◆ **WHAT THE TASK REQUIRES**
Your answer should be every line of the entries that has the string "Bilthoven" in it.

◆ **RECORD EXTRACTS**
^^^^

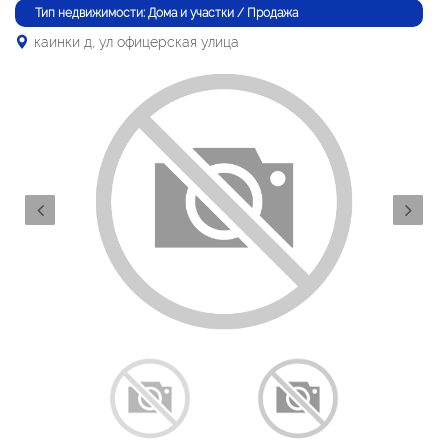
Тип недвижимости: Дома и участки / Продажа
каинки д, ул офицерская улица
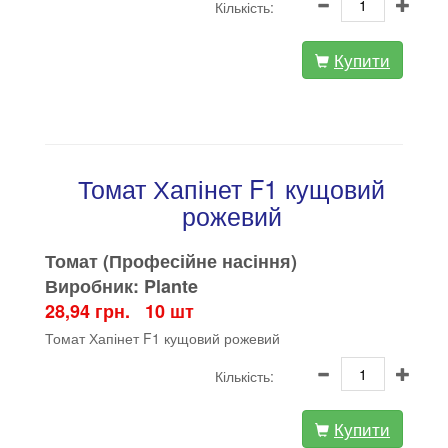
Кількість:
Купити
Томат Хапінет F1 кущовий
рожевий
Томат (Професійне насіння)
Виробник: Plante
28,94 грн. 10 шт
Томат Хапінет F1 кущовий рожевий
Кількість:
Купити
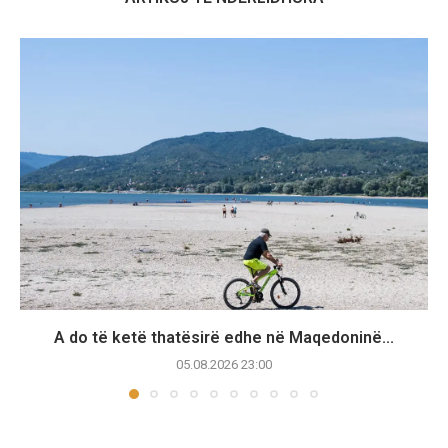
A do të ketë thatësirë edhe në Maqedoninë...
05.08.2026 23:00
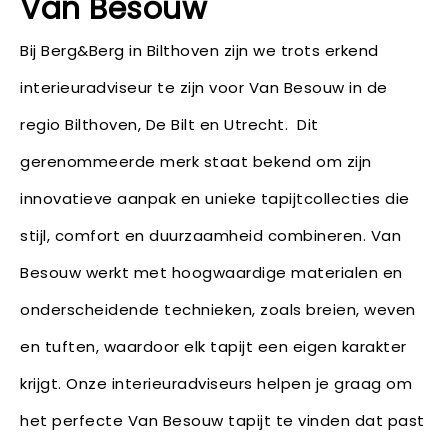
Van Besouw
Bij Berg&Berg in Bilthoven zijn we trots erkend
interieuradviseur te zijn voor Van Besouw in de
regio Bilthoven, De Bilt en Utrecht. Dit
gerenommeerde merk staat bekend om zijn
innovatieve aanpak en unieke tapijtcollecties die
stijl, comfort en duurzaamheid combineren. Van
Besouw werkt met hoogwaardige materialen en
onderscheidende technieken, zoals breien, weven
en tuften, waardoor elk tapijt een eigen karakter
krijgt. Onze interieuradviseurs helpen je graag om
het perfecte Van Besouw tapijt te vinden dat past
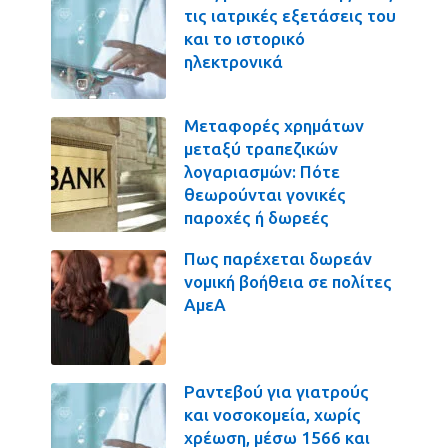
τις ιατρικές εξετάσεις του
και το ιστορικό
ηλεκτρονικά
Μεταφορές χρημάτων
μεταξύ τραπεζικών
λογαριασμών: Πότε
θεωρούνται γονικές
παροχές ή δωρεές
Πως παρέχεται δωρεάν
νομική βοήθεια σε πολίτες
ΑμεΑ
Ραντεβού για γιατρούς
και νοσοκομεία, χωρίς
χρέωση, μέσω 1566 και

^^^^

◆ **ANSWER SPACE**
Bij Berg&Berg in Bilthoven zijn we trots erkend
regio Bilthoven, De Bilt en Utrecht. Dit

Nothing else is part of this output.